### TASK PROMPT
Lines to be reproduced exactly: the one that holds "Collaboration avec des entreprises" and all those after it through the end of the data. Include no others.

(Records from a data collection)
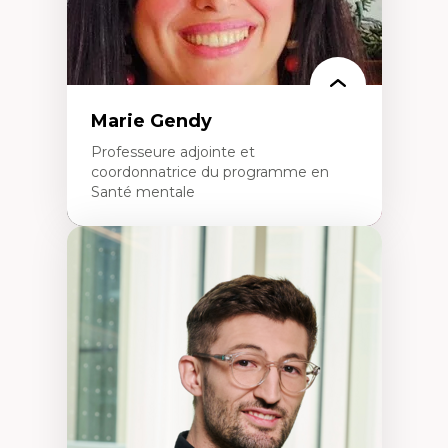
Marie Gendy
Professeure adjointe et
coordonnatrice du programme en
Santé mentale
Expertises
Neuropsychiatrie et neurosciences
Direction d'essais cliniques
Analyse des politiques et pratiques en santé
mentale
Développement de protocoles d'essais
cliniques
Collaboration interfonctionnelle
Leadership en recherche clinique
Développement de cadres politiques
Collaboration avec des entreprises
pharmaceutiques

### EXERCISE RESULT
Collaboration avec des entreprises
pharmaceutiques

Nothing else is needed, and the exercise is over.